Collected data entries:
===

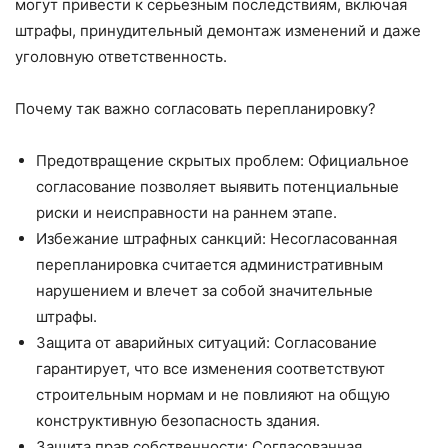
могут привести к серьезным последствиям, включая
штрафы, принудительный демонтаж изменений и даже
уголовную ответственность.
Почему так важно согласовать перепланировку?
Предотвращение скрытых проблем: Официальное
согласование позволяет выявить потенциальные
риски и неисправности на раннем этапе.
Избежание штрафных санкций: Несогласованная
перепланировка считается административным
нарушением и влечет за собой значительные
штрафы.
Защита от аварийных ситуаций: Согласование
гарантирует, что все изменения соответствуют
строительным нормам и не повлияют на общую
конструктивную безопасность здания.
Защита прав собственности: Согласованная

===

#### REQUIRED ACTION
Each line from the one with "риски и неисправности на раннем этапе." through the end of the entries above is to be returned word for word. Nothing else belongs in the answer.

#### EXERCISE RESULT
риски и неисправности на раннем этапе.
Избежание штрафных санкций: Несогласованная
перепланировка считается административным
нарушением и влечет за собой значительные
штрафы.
Защита от аварийных ситуаций: Согласование
гарантирует, что все изменения соответствуют
строительным нормам и не повлияют на общую
конструктивную безопасность здания.
Защита прав собственности: Согласованная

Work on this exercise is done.